Полагая, что оно может быть неизвестно естествоиспытателям я, недолго думая, назвал его четвероногим животным с клювом и попросил Эрнеста принести его домой, потому что я намеривался набить его и сохранить как редкость.
— Я знаю его, — сказал мой ученый. — это утконос. На днях я прочел его описание в одной из книг капитана. Животное это уже давно занимает естествоиспытателей.
— В таком случае, — заметил я смеясь, — оно положит начало нашему естественно-историческому музею.
Захватив нашу добычу, мы возвратились на ферму почти одновременно с Фрицем и Жаком, которые подробно рассказали, что они делали в Соколином Гнезде. Я с удовольствием заметил, что они не только в точности исполнили все мои поручения, но и по собственной догадке распорядились многим очень умно.

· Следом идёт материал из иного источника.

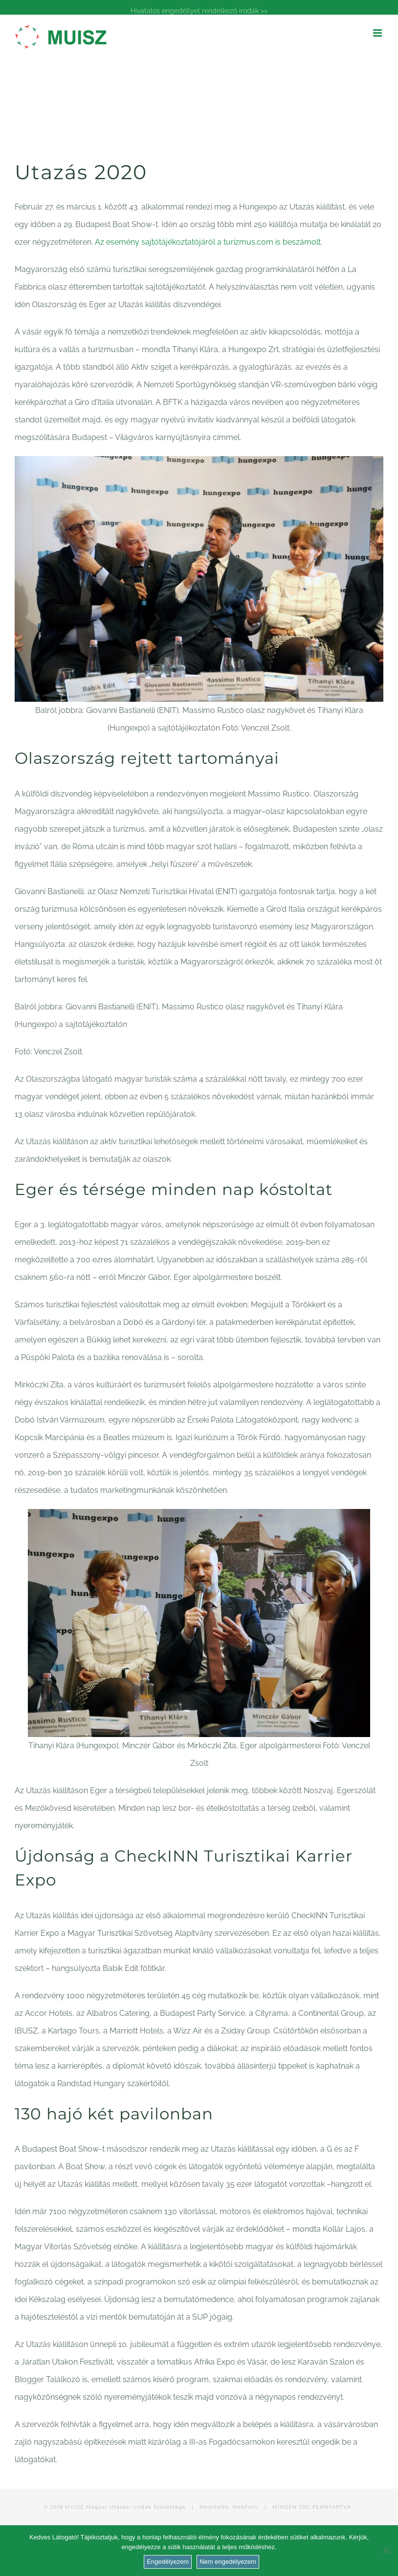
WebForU (245, 2507)
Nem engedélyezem (227, 2561)
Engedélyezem (168, 2561)
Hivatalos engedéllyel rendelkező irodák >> (199, 11)
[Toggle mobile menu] (378, 33)
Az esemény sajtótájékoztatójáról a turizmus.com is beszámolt (208, 242)
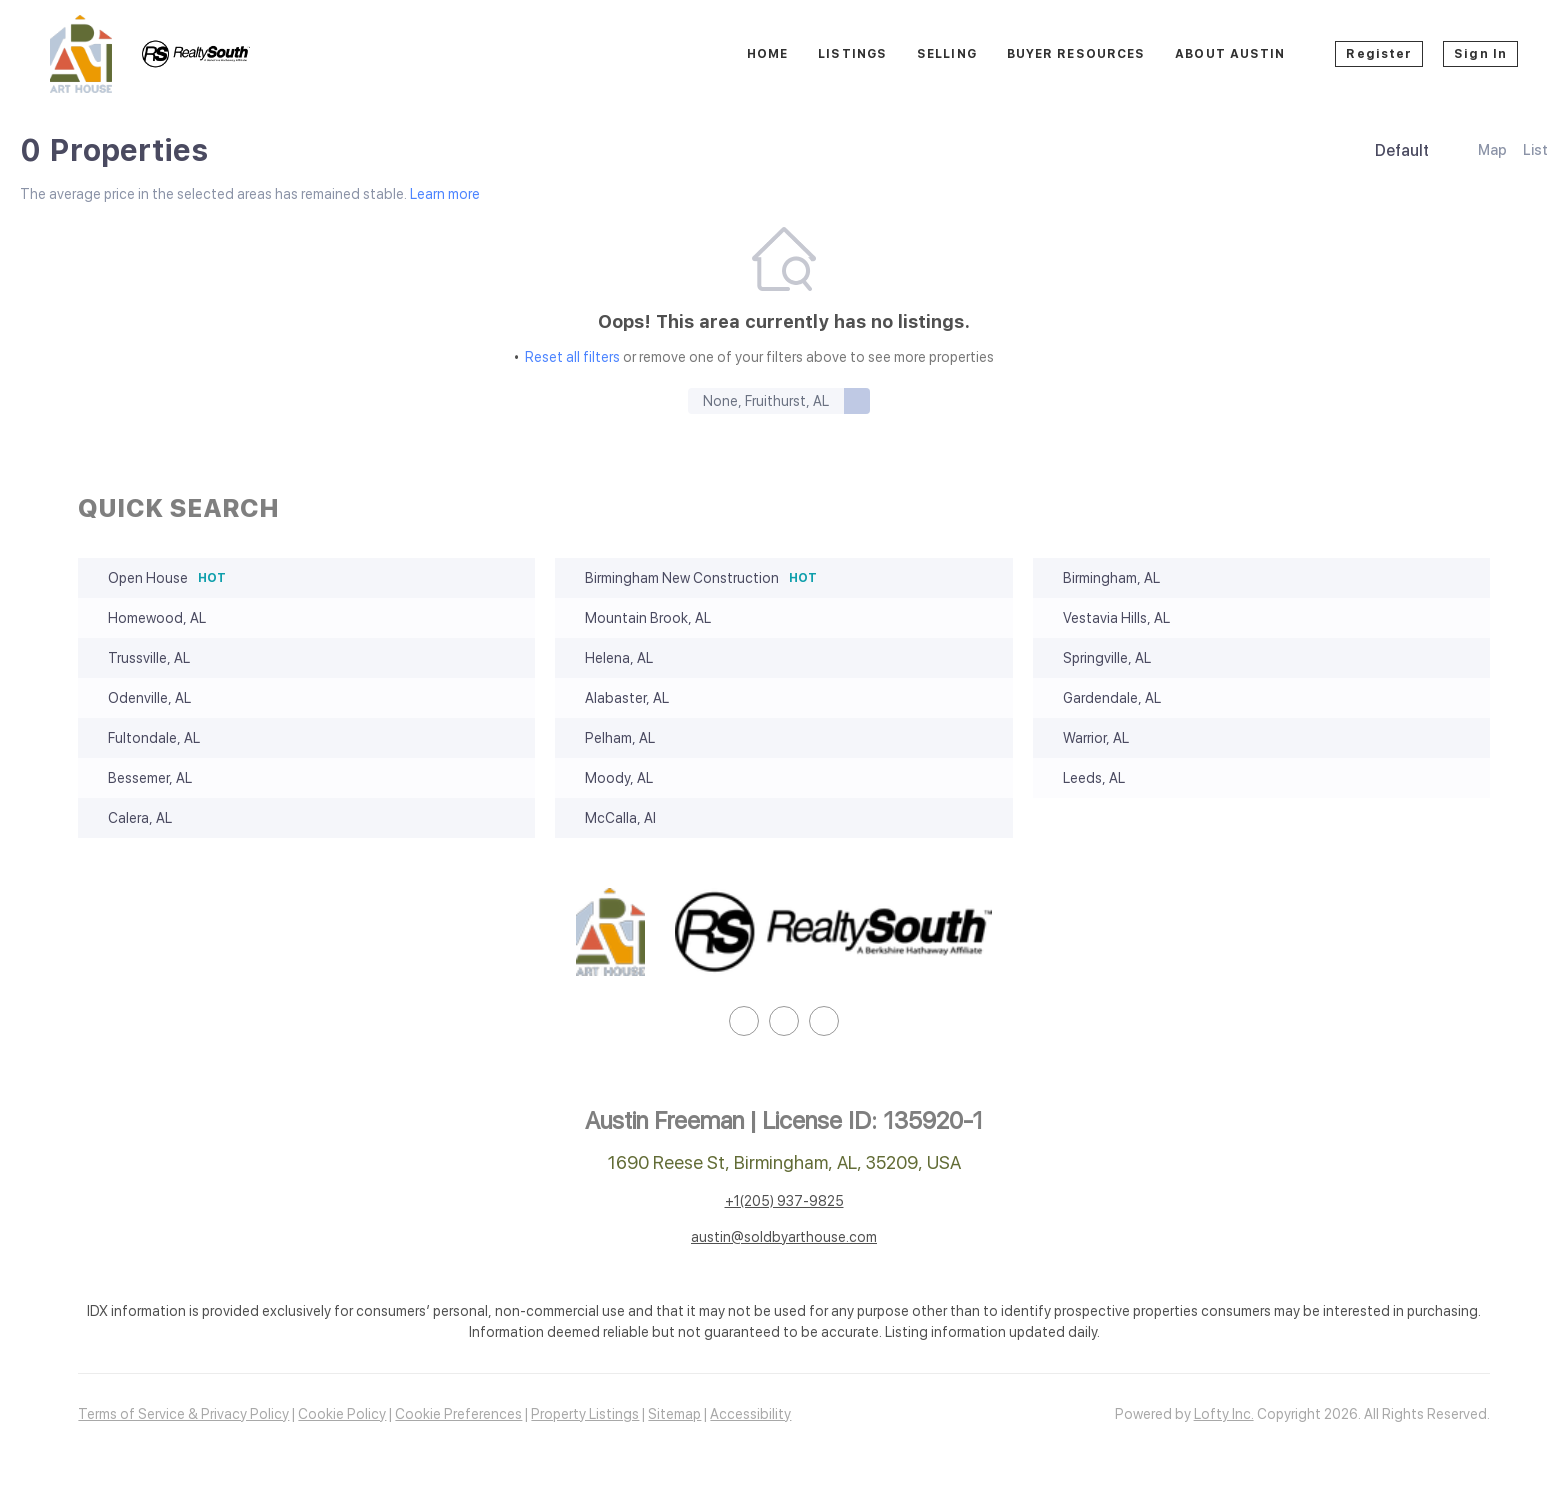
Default (1402, 150)
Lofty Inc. (1224, 1414)
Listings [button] (852, 54)
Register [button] (1379, 54)
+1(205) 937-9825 (784, 1201)
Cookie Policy (342, 1414)
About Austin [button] (1230, 54)
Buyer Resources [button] (1076, 54)
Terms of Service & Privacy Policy (183, 1414)
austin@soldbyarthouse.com (784, 1237)
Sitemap (674, 1414)
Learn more (445, 194)
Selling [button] (947, 54)
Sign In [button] (1480, 54)
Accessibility (750, 1414)
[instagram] (784, 1021)
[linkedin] (744, 1021)
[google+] (824, 1021)
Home (767, 54)
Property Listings (585, 1414)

На другой день, обильно снабдив кормом животных, которых мы оставляли на Ферме, мы покинули ее. В первом лесу, через который нам пришлось проходить по дороге, мы наткнулись на стадо обезьян, которые приветствовали нас оглушительными криками и дождем хвойных шишек. Рассмотрев некоторые из этих шишек, я признал в них плод кедра, орешки которого очень вкусны и дают прекрасное масло. И потому я попросил детей собрать как можно большой запас шишек. Затем мы снова отправились в путь и скоро достигли мыса Обманутой Надежды, на котором и намерен был построить беседку на случай походов на ту сторону.
Мы ревностно принялись за работу. Опыт на Ферме научил нас постройкам, и потому новое здание было построено менее, чем в неделю. Наш ученый упросил назвать это место звучным именем Проспект-Гилль*.
______________
* Так называется английская колония в Новом Южном Валлисе.
Уже довольно долго я искал дерево, кора которого дала бы мне возможность построить челнок, крепкий и в то же время легкий, и хотя мои поиски оставались до этой поры безуспешными, я не отказывался от предприятия. Окончив новую постройку, я вместе с детьми стал осматривать окрестность, изобиловавшую большими, редкими деревьями. Наконец, я нашел несколько деревьев, соответствовавших моей цели. Судя по вышине и листве, эти деревья можно бы было признать за дубы, если б плоды их, впрочем похожие на желуди, не отличались чрезмерной малостью.
Выбрав дерево, которое, на взгляд, наиболее соответствовало моему намерению, я, при помощи Фрица, привесил к нижним ветвям дерева принесенную нами веревочную лестницу. Фриц, поднявшись до конца ствола, распилил кору дерева, вокруг него, до заболони, между тем как я исполнил то же самое на нижнем конце ствола. Потом я содрал, по всей длине дерева, узкую полоску коры и принялся осторожно отдирать остальную кору при помощи деревянных клиньев. Дерево было в соку, кора его очень гибка, и потому эта часть труда удалась мне прекрасно. Но затем предстояло обратить большой пласт коры в удобный челнок.